The Biden administration will likely bring some degree of new oversight to the nursing home sector as lawmakers and regulators look to sort out what went wrong during the COVID-19 pandemic, and ownership transparency — coupled with significantly more stringent financial reporting requirements — could emerge as a key area of reform.
While the industry generally purports that Medicaid funding is insufficient to provide quality care in many parts of the country, the complex ownership structures favored by operators make it difficult to arrive at a clear assessment of nursing home finances and performance, a quintet of experts argued in a commentary published this week in the journal Health Affairs.
“Quality issues persist as policy makers are unable to oversee how nursing homes spend Medicare and Medicaid payments,” the group wrote. “The growth in complex nursing-home ownership structures has limited financial transparency by allowing nursing homes to hide public payments and stint on direct resident care.”
The authors consisted of University of California, San Francisco professor emeritus Charlene Harrington; director of Altarum’s Center for Eldercare Improvement Anne Montgomery; King Enterprise Group CEO and former Centers for Medicare & Medicaid Services (CMS) official Terris King; Harvard University researcher David Grabowski; and former Rockport Healthcare Services CEO Michael Wasserman.
The commentary acknowledged that the federal government’s own Medicare Payment Advisory Commission (MedPAC) puts the overall nursing home profit margin as low as 0.6%, but asserts that the web of interrelated companies often involved in nursing home ownership and management may be obscuring a deeper truth.
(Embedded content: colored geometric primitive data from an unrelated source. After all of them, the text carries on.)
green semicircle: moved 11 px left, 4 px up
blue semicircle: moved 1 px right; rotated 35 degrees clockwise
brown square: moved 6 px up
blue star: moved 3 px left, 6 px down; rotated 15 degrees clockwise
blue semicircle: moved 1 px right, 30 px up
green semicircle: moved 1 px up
“Because nursing homes can hide profits through their own related-party companies, however, it is not possible to know what the actual margins are without improved cost reporting and accountability,” the authors wrote.
To solve this problem, the group called for the creation of a wide-ranging federal task force that would beef up audits of CMS’s Provider Enrollment, Chain, and Ownership System (PECOS) database along with Payroll-Based Journal (PBJ) and other nursing home operational data.
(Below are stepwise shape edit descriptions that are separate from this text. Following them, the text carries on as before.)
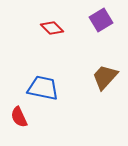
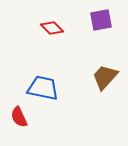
purple square: rotated 20 degrees clockwise
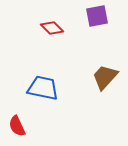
purple square: moved 4 px left, 4 px up
red semicircle: moved 2 px left, 9 px down
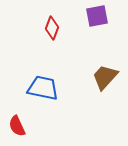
red diamond: rotated 65 degrees clockwise
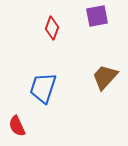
blue trapezoid: rotated 84 degrees counterclockwise
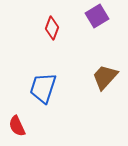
purple square: rotated 20 degrees counterclockwise
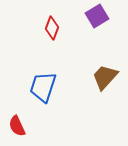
blue trapezoid: moved 1 px up
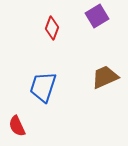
brown trapezoid: rotated 24 degrees clockwise
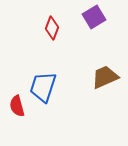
purple square: moved 3 px left, 1 px down
red semicircle: moved 20 px up; rotated 10 degrees clockwise
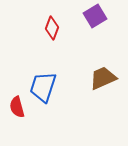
purple square: moved 1 px right, 1 px up
brown trapezoid: moved 2 px left, 1 px down
red semicircle: moved 1 px down
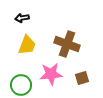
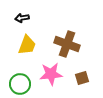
green circle: moved 1 px left, 1 px up
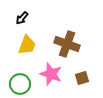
black arrow: rotated 40 degrees counterclockwise
pink star: rotated 25 degrees clockwise
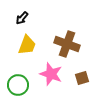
green circle: moved 2 px left, 1 px down
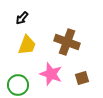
brown cross: moved 2 px up
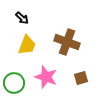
black arrow: rotated 88 degrees counterclockwise
pink star: moved 5 px left, 3 px down
brown square: moved 1 px left
green circle: moved 4 px left, 2 px up
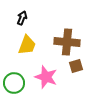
black arrow: rotated 112 degrees counterclockwise
brown cross: rotated 15 degrees counterclockwise
brown square: moved 5 px left, 12 px up
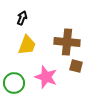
brown square: rotated 32 degrees clockwise
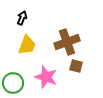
brown cross: rotated 25 degrees counterclockwise
green circle: moved 1 px left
Their recommendations also included the release of clearer public information about nursing home chain ownership, as well as expanding PECOS to include all related-party entities involved in the day-to-day operations of each nursing facility.
The group additionally focused on the need for federal change-of-ownership rules, which have thus far been primarily left to the states.
“By not establishing and enforcing ownership and management screening requirements, CMS also allows unsuitable persons or companies to acquire and operate facilities,” they wrote.
Nursing home leaders in Kansas, for instance, embraced a stricter set of ownership transparency rules in the wake of the Skyline Healthcare disaster, which saw the out-of-state chain collapse in the wake of rapid expansion — fueled in part by officials that approved Skyline’s takeover of facilities despite clear problems brewing elsewhere in its portfolio.
A law requiring potential owners to submit detailed information about their stakes in nursing home real estate and operations passed with bipartisan support in Kansas in the spring of 2019, giving state officials broader leeway to analyze their finances — and blacklist owners with a history of problems.
Cindy Luxem, CEO of the Kansas Health Care Association, acknowledged that the laws would load additional burdens on the sector, but insisted that it was worth it to prevent another Skyline-style disaster.
“I don’t know that we ever denied somebody coming into the state to operate,” Luxem noted. “And it sounds like maybe we should have.”
Writing in Health Affairs, the leaders called on CMS to create a formal ownership approval process that would bar investors with prior staffing shortages or instances of poor-quality care from expanding; operators that had settled allegations of providing “worthless services” would also be shut out of the program for five years.
On top of that, the group recommended that owners be required to submit detailed cost reports — subject to audits from third-party public accounting firms — that cover the entire scope of the nursing home’s operations.
“The reports should provide flow charts of all related party entities including home offices, management organizations, staffing, therapy, supply, pharmaceutical, consulting, insurance, banking, investment entities, parent companies, holding companies, and sister organizations,” they wrote. “Management companies and property companies should also be required to provide a full financial report annually.”
That oversight should also give CMS access to Internal Revenue Service (IRS) filings associated with all nursing home-related entities.
Though the Health Affairs piece went into substantially more detail, President Biden called for PECOS audits as part of his campaign’s overall nursing home reform proposals released last year.
“It did not have to be this bad,” the Biden-Harris campaign wrote of the coronavirus pandemic’s impact on nursing homes.